#### What this task involves:
Although the data below holds other lines too, output only those from the line with "Главная (37, 385)" up to and including the line with "ЛОГИСТИКА (291, 2292)", exactly as they appear.

========================

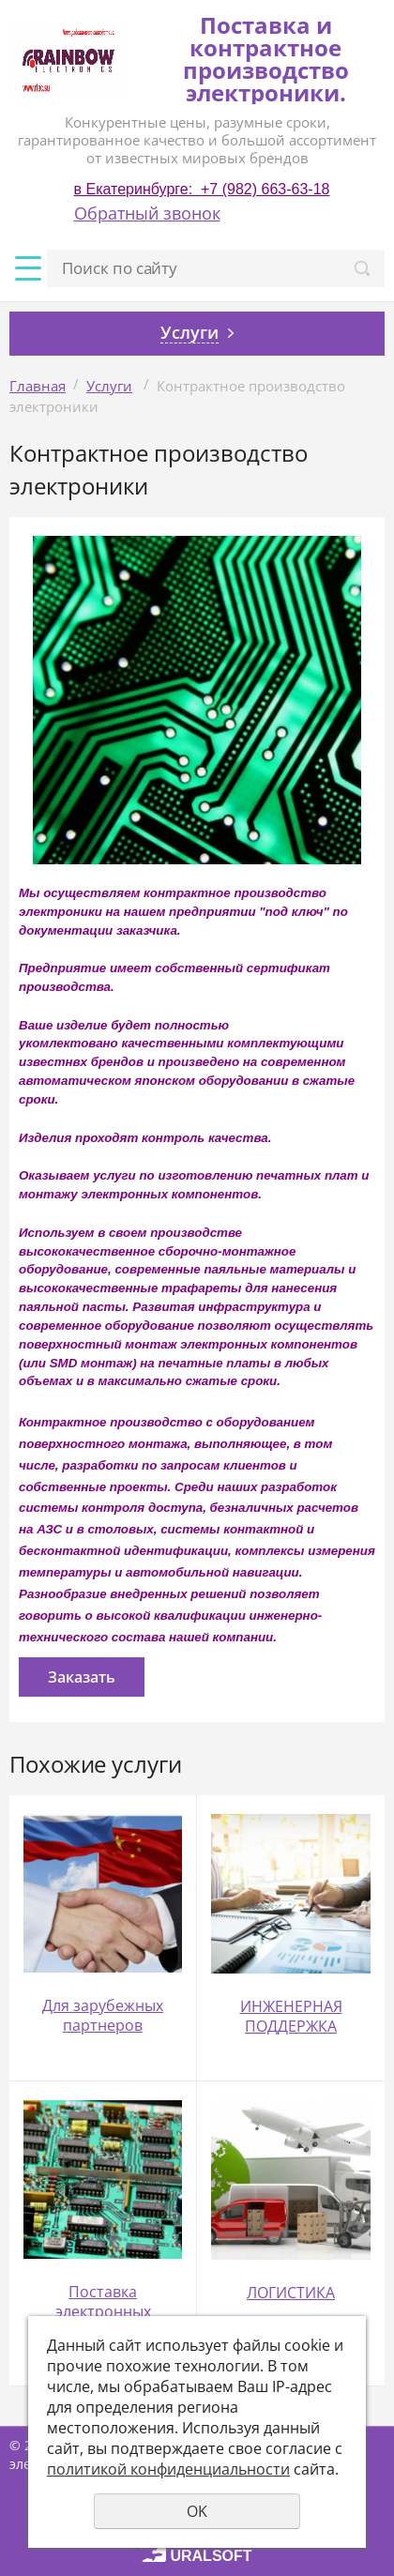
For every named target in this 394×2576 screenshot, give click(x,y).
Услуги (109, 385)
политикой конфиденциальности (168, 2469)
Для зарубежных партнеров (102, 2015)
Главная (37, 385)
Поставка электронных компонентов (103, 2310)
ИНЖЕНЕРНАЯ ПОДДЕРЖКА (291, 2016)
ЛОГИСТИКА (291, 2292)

========================

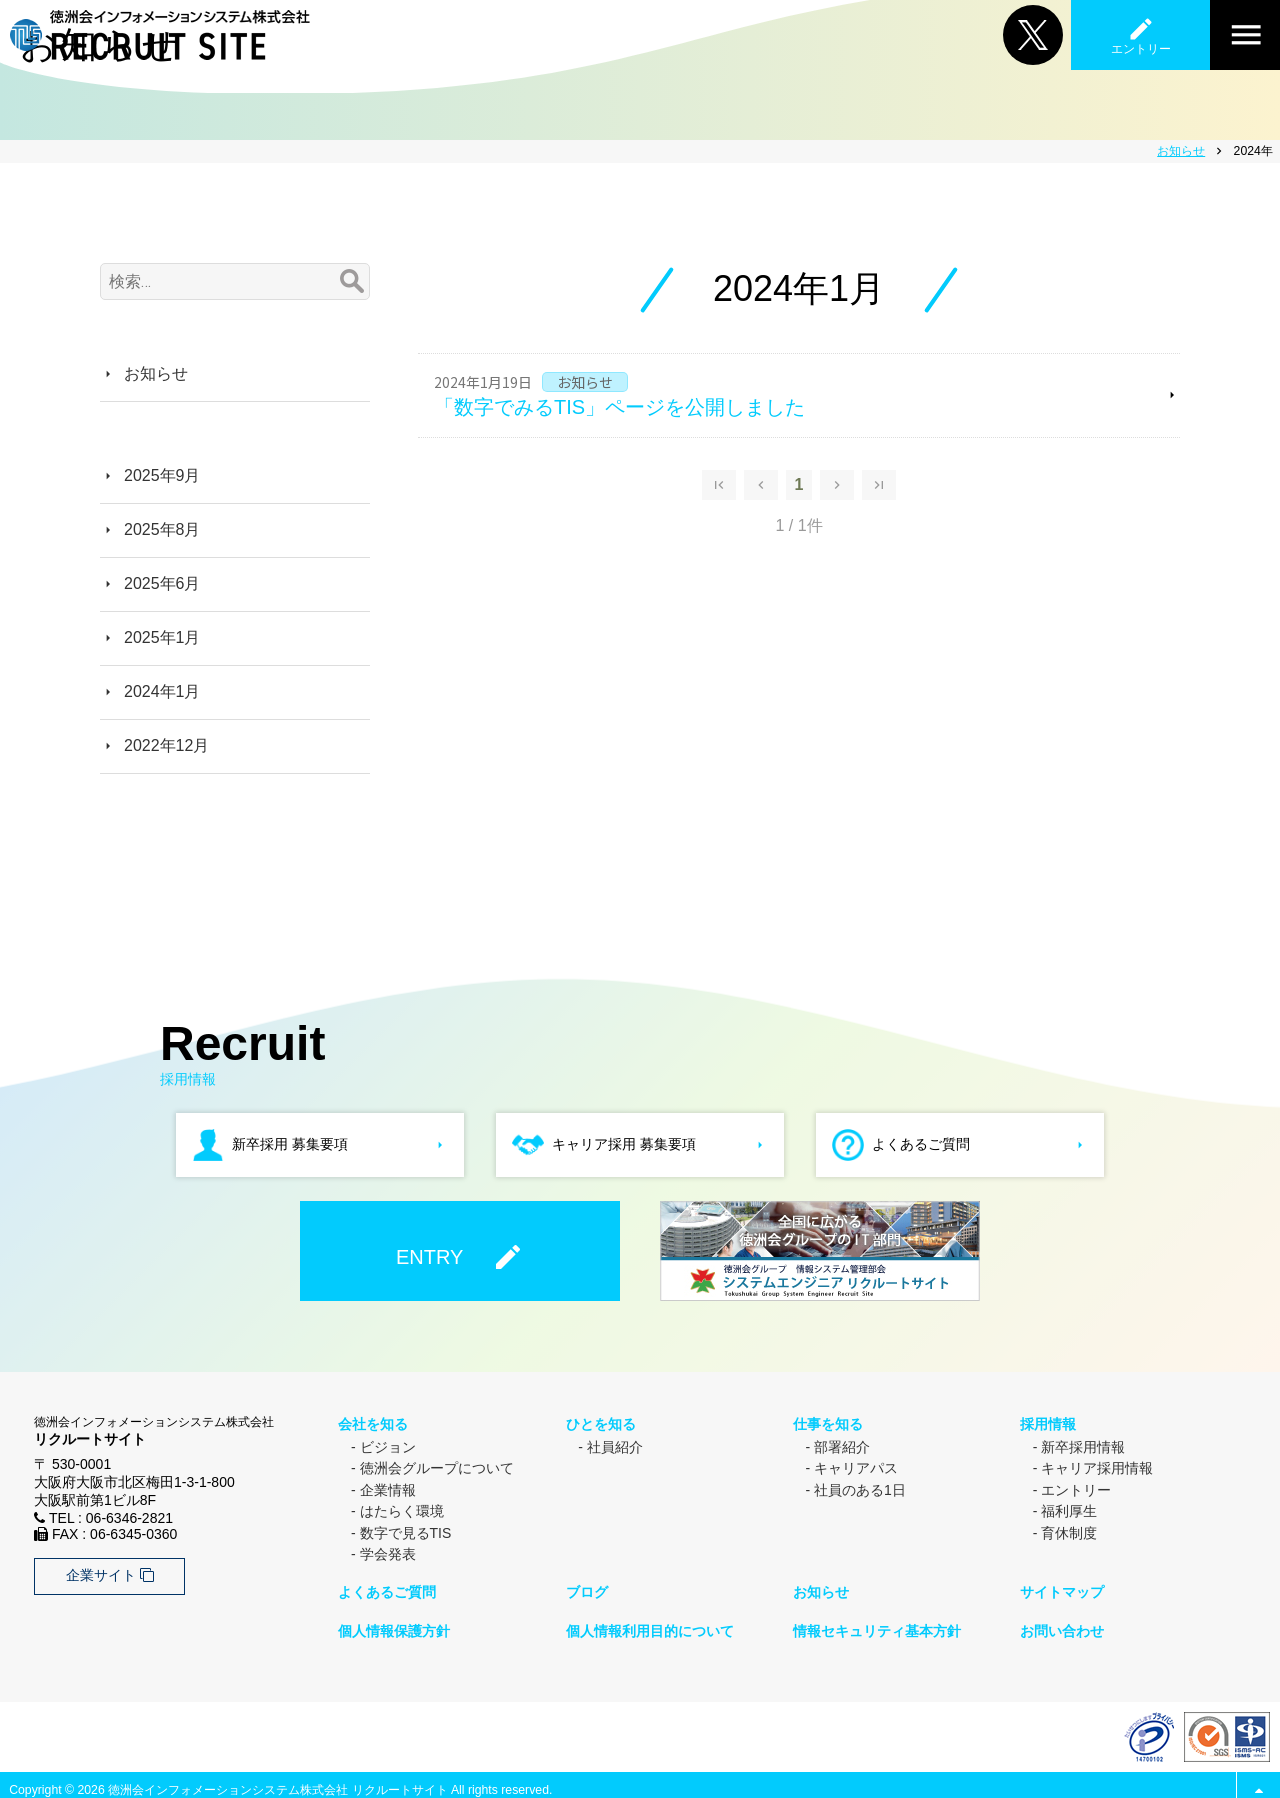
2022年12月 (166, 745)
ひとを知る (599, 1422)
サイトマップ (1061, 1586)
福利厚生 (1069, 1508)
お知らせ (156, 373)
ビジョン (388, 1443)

========================

#### Written solution:
Главная (37, 385)
Поставка электронных компонентов (103, 2310)
ИНЖЕНЕРНАЯ ПОДДЕРЖКА (291, 2016)
ЛОГИСТИКА (291, 2292)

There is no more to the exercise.